John Block, a former Reagan-era secretary of agriculture who helped develop the Conservation Reserve Program as part of the 1985 farm bill, thinks increasing the acreage cap would be a good step. House Ag Chairman Collin Peterson, D-Minn., has proposed to double the size of the program to 50 million acres. 

“Even though they may not do that much, we’ve got a new administration coming in, and I think they are going to be concerned about global warming and everything related to that. And this is one way agriculture might be in business with this thing,” Block told Agri-Pulse.

He said increasing conservation acres is one way to address that issue and could show how the agriculture community would be willing to work with the incoming administration. 

By the way: Block worked with the late Sen. Dick Lugar, R-Ind., to overcome opposition from then-Office of Management and Budget Director David Stockman to get CRP authorized in 1985. 

Good December start for grain, soy trade

The first full week of December turned out to be big for U.S. corn, sorghum and soybean exports, and importers in Mexico and China have been the biggest drivers in trade. 

USDA reported Thursday net sales of about 1.9 million metric tons of corn with the lion’s share purchased by Mexican buyers, who snapped up 714,900 tons for 2020-21 delivery. Net sales to China were robust, although a distant second place with 231,800 tons.

China was the biggest – and nearly the sole – buyer of sorghum, helping to increase net sales for the Dec. 4-10 period by 56% over the prior four-week average. 

China also dominated physical imports of U.S. sorghum for the seven-day period. The U.S. shipped 324,900 tons of sorghum to China.
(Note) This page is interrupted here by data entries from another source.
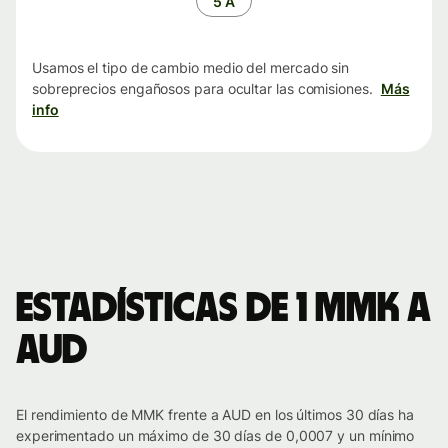
5 A
Usamos el tipo de cambio medio del mercado sin
sobreprecios engañosos para ocultar las comisiones.
Más
info
Estadísticas de 1 MMK a
AUD
El rendimiento de MMK frente a AUD en los últimos 30 días ha
experimentado un máximo de 30 días de 0,0007 y un mínimo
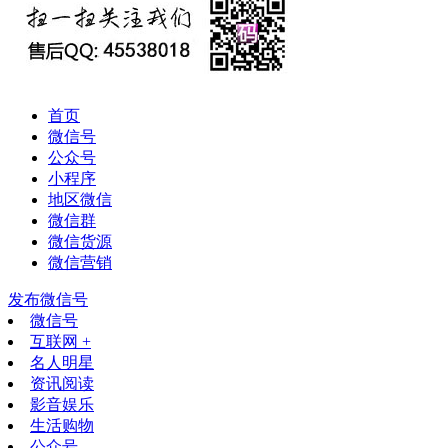
首页
微信号
公众号
小程序
地区微信
微信群
微信货源
微信营销
发布微信号
微信号
互联网 +
名人明星
资讯阅读
影音娱乐
生活购物
公众号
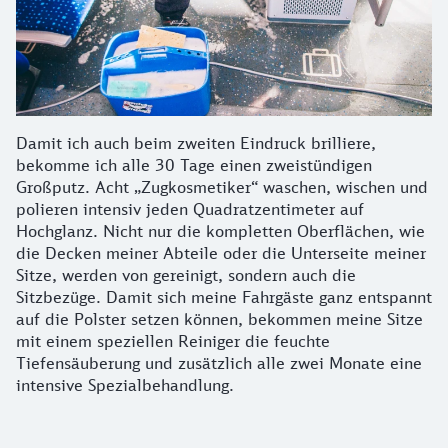
Damit ich auch beim zweiten Eindruck brilliere,
bekomme ich alle 30 Tage einen zweistündigen
Großputz. Acht „Zugkosmetiker“ waschen, wischen und
polieren intensiv jeden Quadratzentimeter auf
Hochglanz. Nicht nur die kompletten Oberflächen, wie
die Decken meiner Abteile oder die Unterseite meiner
Sitze, werden von gereinigt, sondern auch die
Sitzbezüge. Damit sich meine Fahrgäste ganz entspannt
auf die Polster setzen können, bekommen meine Sitze
mit einem speziellen Reiniger die feuchte
Tiefensäuberung und zusätzlich alle zwei Monate eine
intensive Spezialbehandlung.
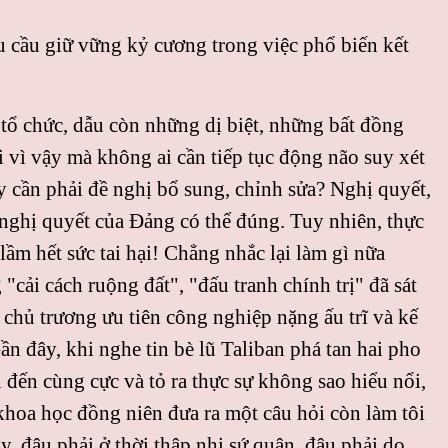
u cầu giữ vững kỷ cương trong việc phổ biến kết
 tổ chức, dẫu còn những dị biệt, những bất đồng
i vì vậy mà không ai cần tiếp tục động não suy xét
y cần phải đề nghị bổ sung, chỉnh sửa? Nghị quyết,
c nghị quyết của Ðảng có thể đúng. Tuy nhiên, thực
lầm hết sức tai hại! Chẳng nhắc lại làm gì nữa
"cải cách ruộng đất", "đấu tranh chính trị" đã sát
 chủ trương ưu tiên công nghiệp nặng ấu trĩ và kế
ần đây, khi nghe tin bè lũ Taliban phá tan hai pho
 đến cùng cực và tỏ ra thực sự không sao hiểu nổi,
khoa học đồng niên đưa ra một câu hỏi còn làm tôi
, đâu phải ở thời thập nhị sứ quân, đâu phải do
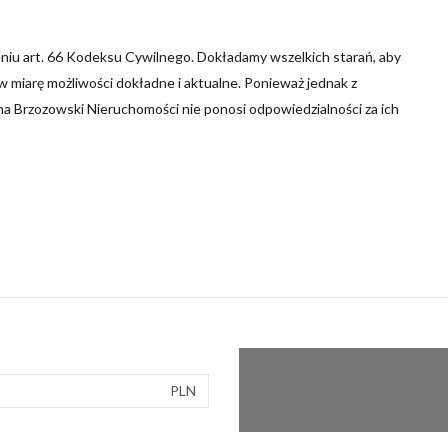
niu art. 66 Kodeksu Cywilnego. Dokładamy wszelkich starań, aby
 miarę możliwości dokładne i aktualne. Ponieważ jednak z
ma Brzozowski Nieruchomości nie ponosi odpowiedzialności za ich
PLN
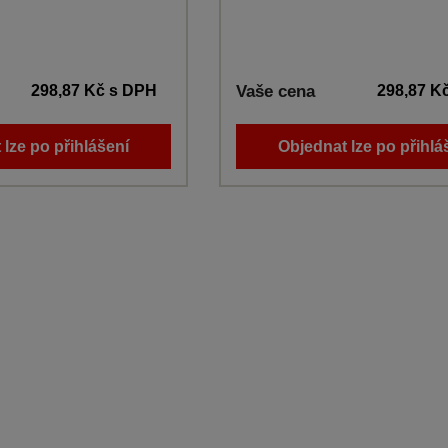
298,87 Kč
s DPH
Vaše cena
298,87 K
 lze po přihlášení
Objednat lze po přihlá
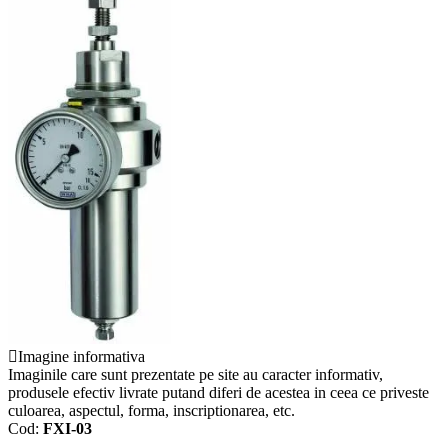
Imagine informativa
Imaginile care sunt prezentate pe site au caracter informativ,
produsele efectiv livrate putand diferi de acestea in ceea ce priveste
culoarea, aspectul, forma, inscriptionarea, etc.
Cod:
FXI-03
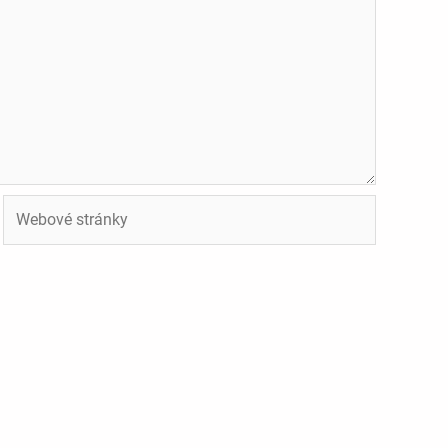
Webové
stránky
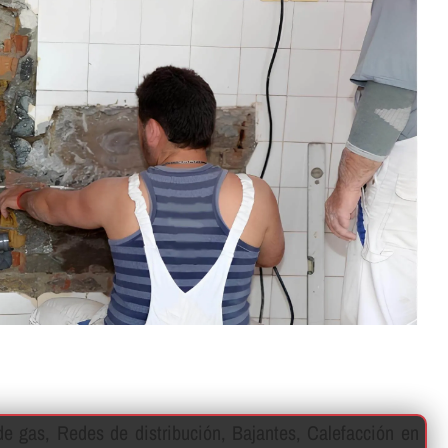
e gas, Redes de distribución, Bajantes, Calefacción en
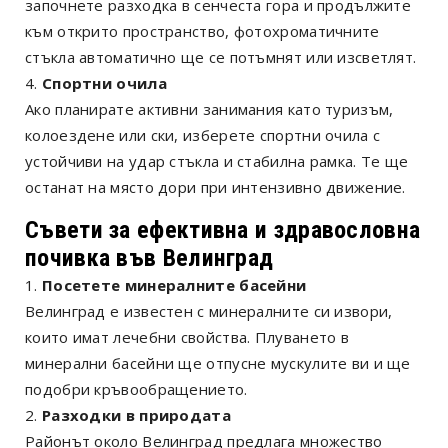
започнете разходка в сенчеста гора и продължите
към открито пространство, фотохроматичните
стъкла автоматично ще се потъмнят или изсветлят.
Спортни очила
Ако планирате активни занимания като туризъм,
колоездене или ски, изберете спортни очила с
устойчиви на удар стъкла и стабилна рамка. Те ще
останат на място дори при интензивно движение.
Съвети за ефективна и здравословна
почивка във Велинград
Посетете минералните басейни
Велинград е известен с минералните си извори,
които имат лечебни свойства. Плуването в
минерални басейни ще отпусне мускулите ви и ще
подобри кръвообращението.
Разходки в природата
Районът около Велинград предлага множество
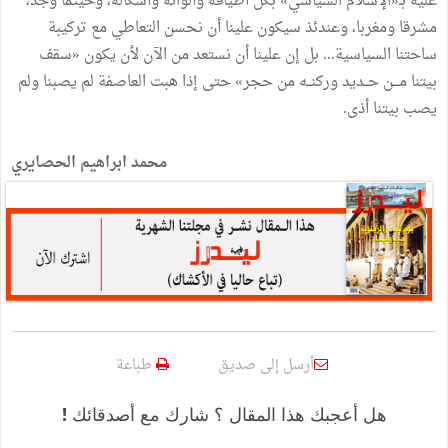
عليه بـ«الإسلام السياسي» بكل أطيافه وألوانه وأشكاله، وحيثما وجد،
مشرقا ومغربا، وعندئذ سيكون علينا أن نحسن التعاطي مع تركيبة
ساحتنا السياسية... بل إن علينا أن نستعد من الآن لأن يكون «سقف
بيتنا مـــن حــديد وركنــه من حجر» حتى إذا هبت العاصفة لم يصبنا ولم
يصب بيتنا أذى.
محمد ابراهيم الحصايري
أرسل إلى صديق
طباعة
هل أعجبك هذا المقال ؟ شارك مع أصدقائك !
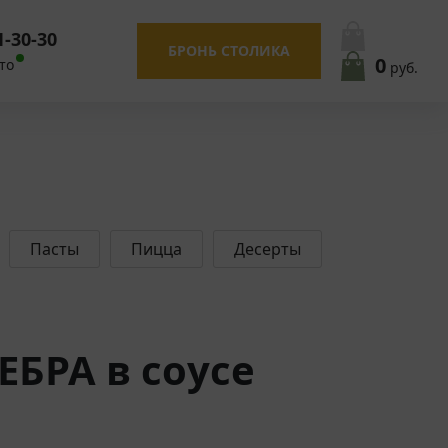
1-30-30
БРОНЬ СТОЛИКА
0
то
руб.
Пасты
Пицца
Десерты
БРА в соусе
With another 5,100 tons shipped to China, the total for the week was 330,000 tons, a marketing year high for 2020-21.

Net sales of 2020-21 U.S. soybeans for the week reached 922,300 tons, a 62% increase from the previous week. Those sales were dominated by business with Chinese companies, which purchased 919,700 tons. Mexican importers purchased 225,300 tons. And China again went to the market to buy soybeans in the 2021-22 marketing year (66,000 tons). Mexico purchased 28,000 tons for the next marketing year.

South Korea fills 2020 quota for US rice

More than a year ago South Korea pledged to buy at least 132,000 metric tons of U.S. rice annually. And this week, that goal has been reached with just two weeks left in the year, according to the USA Rice Federation. 

The U.S. and South Korea reached a deal on the country-specific quota in November of last year and it was implemented on Jan. 1. But there were concerns that the COVID-19 pandemic might interfere.

The quota turned out to be more valuable than expected. The U.S. government originally estimated the value of the quota sales at $110 million. They turned out to be worth more than $130 million, says USA Rice.

Florida taking over wetlands regulation

In another major regulatory move by the outgoing Trump administration, the EPA is allowing Florida to take over responsibility from the Army Corps of Engineers for issuing wetland permits. 

Florida Environmental Protection Secretary Noah Valenstein said his agency knows “the state’s resources best” and has “the expertise to ensure their protection.” But the state’s Democratic ag commissioner, Nikki Fried, called the EPA decision “a dangerous mistake,” saying the state agency has neither the funding for nor staff to take over the program.

He said it. “The weeds are dead. You don’t have to hire high school kids to go out and hoe them.” – Former Ag Secretary John Block, referring to how biotechnology has changed crop production.